The inlets allow one to specify a tempo and a metric structure--beats per measure and divisions per beat--and these values are used to calculate the duration of each segment (beat division) and the speed of the metro object that triggers each segment. (It is assumed that the contents of the buffer~ are set by a record~ object elsewhere in the program.) This example has initial default values of 120MM, 4 beats, divided in 4 parts per beat. For each segment of the sound (each beat division), a counter reads from a table to get a stereo panning value (used to calculate the level for each of two outlets), an amplitude (specified in dB), and a playback speed. These values can be supplied to the tables with set or refer messages. Thus, the tables can at any moment be filled with an entirely new rhythm (as delineated by pitch, loudness, and stereo location) in any desired tempo and meter.
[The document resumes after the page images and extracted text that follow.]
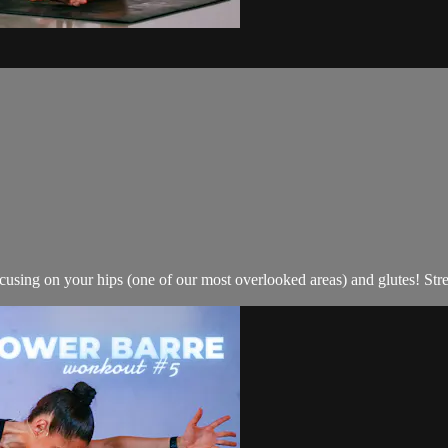
cusing on your hips (one of our most overlooked areas) and glutes! Stre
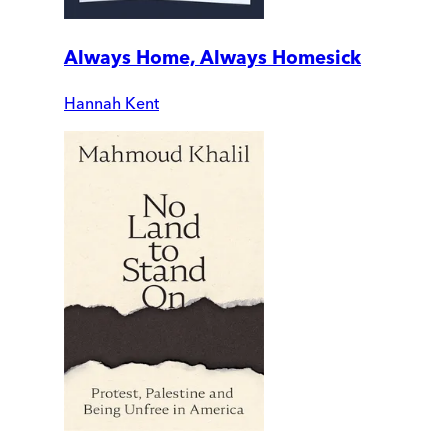
Always Home, Always Homesick
Hannah Kent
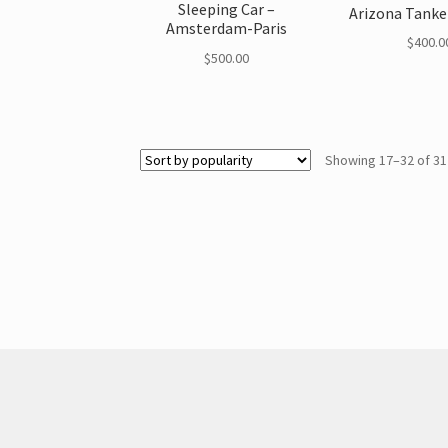
Sleeping Car –
Arizona Tanke
Amsterdam-Paris
$
400.0
$
500.00
Showing 17–32 of 31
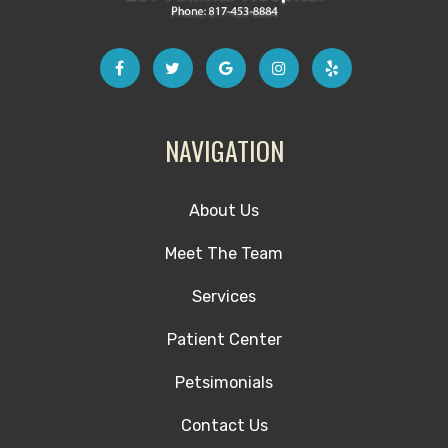
NAVIGATION
About Us
Meet The Team
Services
Patient Center
Petsimonials
Contact Us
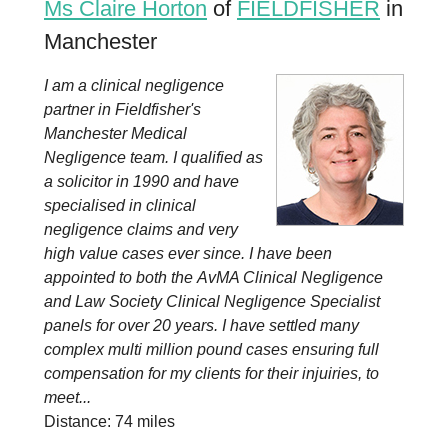
Ms Claire Horton
of
FIELDFISHER
in
Manchester
I am a clinical negligence
partner in Fieldfisher's
Manchester Medical
Negligence team. I qualified as
a solicitor in 1990 and have
specialised in clinical
negligence claims and very
high value cases ever since. I have been
appointed to both the AvMA Clinical Negligence
and Law Society Clinical Negligence Specialist
panels for over 20 years. I have settled many
complex multi million pound cases ensuring full
compensation for my clients for their injuiries, to
meet...
Distance: 74 miles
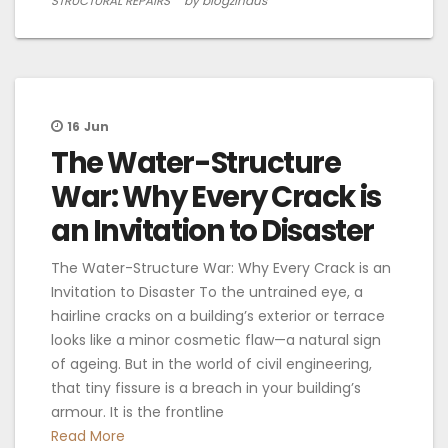
STRUCTURAL REPAIRS
by blogzindus
16
Jun
The Water-Structure
War: Why Every Crack is
an Invitation to Disaster
The Water-Structure War: Why Every Crack is an
Invitation to Disaster To the untrained eye, a
hairline cracks on a building’s exterior or terrace
looks like a minor cosmetic flaw—a natural sign
of ageing. But in the world of civil engineering,
that tiny fissure is a breach in your building’s
armour. It is the frontline
Read More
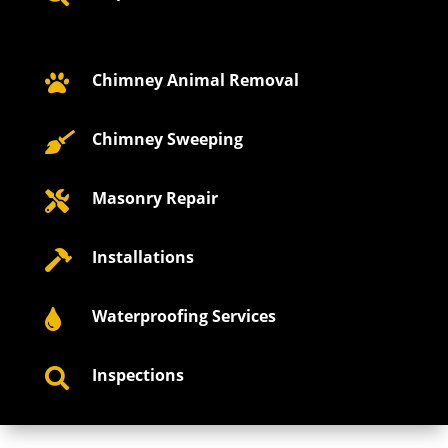
Chimney Animal Removal

Chimney Sweeping

Masonry Repair

Installations

Waterproofing Services

Inspections

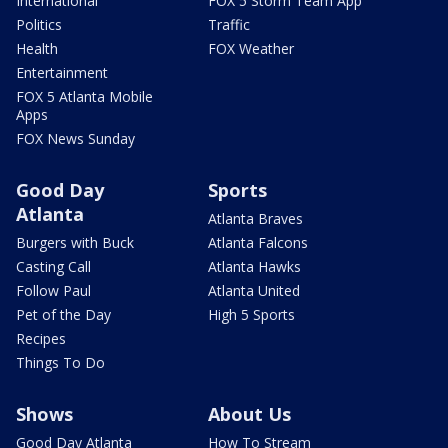
International
FOX 5 Storm Team App
Politics
Traffic
Health
FOX Weather
Entertainment
FOX 5 Atlanta Mobile
Apps
FOX News Sunday
Good Day
Sports
Atlanta
Atlanta Braves
Burgers with Buck
Atlanta Falcons
Casting Call
Atlanta Hawks
Follow Paul
Atlanta United
Pet of the Day
High 5 Sports
Recipes
Things To Do
Shows
About Us
Good Day Atlanta
How To Stream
In this way, any source sound can be used, yet an arbitrary rhythm can be imposed upon it to achieve interesting musical effects.

2.3. Sample as waveform

The length of a sound that can be stored in RAM by MSP (in a buffer~ object) is limited only by available application memory. The most common uses for a buffer~ are a) storage of a very small segment of audio (e.g., 512 samples) for use as a lookup table by a periodic oscillator (a cycle~ object), and b) storage of a longer segment (either pre-recorded or recorded in real time) for "sampling" or other less conventional playback methods such as those shown here. However, in MSP it is a simple matter to use a buffer of any length for either purpose. For example, by attaching a phasor~ object to a wave~ object, or by attaching a scaled phasor~ object to a play~ object, one can traverse an entire buffer periodically at any rate (Figure 4).

traversing a buffer
Figure 4. Two ways to use entire buffer as a wavetable

Although the frequency of the phasor~ is known, the actual frequency content of the output depends on the contents of the buffer, and can be difficult to predict when a long and complex buffer is used. Since the frequency of the phasor~ can be varied continuously between audio and sub-audio rate, a continuous transformation can be made from periodic tone to unaltered playback of the buffered sound at its original rate. Figure 5 demonstrates one example of such a transformation. It is an automated process that plays repeated "notes" every 125ms, using a phasor~ and wave~ combination that reads through a 2-second buffer. With each successive note, the frequency of the phasor~ is reduced, beginning at 64Hz and ending at 0.5Hz (the appropriate rate to play a 2-second buffer at its original speed). Every 16 seconds, a new buffer is selected and a new 14-second downward glissando is begun; at the end of the glissando, the buffer is played in its entirety for a full two seconds.

wavefrom glissando
Figure 5. Transition from wavetable to sample

The above example uses a pre-established transition from periodic tone to unaltered playback. Such modulation could equally well be supplied in real time using input from a MIDI controller or any other Max control data.

3. CONCLUSION

I have demonstrated here three computationally inexpensive methods of processing pre-recorded sound (or sound captured only a few milliseconds earlier) which are not commonly used in commercial effects-processing systems. They employ the segmentation of sound for granular synthesis, simulated time compression/expansion, simulated pitch shifting, wavetable lookup, and rhythmic performance of contiguous segments of a sound. These processes use modification parameters specified in "musical" terminology (transposition, tempo, beats, etc.) making them easy to incorporate in an algorithmic performance or audio installation.

4. BIBLIOGRAPHY

Dobrian C., MSP: The Documentation, version 1.1, Cycling '74, Santa Cruz, California, 1998.

Dolson, M., "The phase vocoder: a tutorial", Computer Music Journal 10(4):14-27, 1986.

Roads, C., The Computer Music Tutorial, MIT Press, Cambridge, Massachusetts 1996.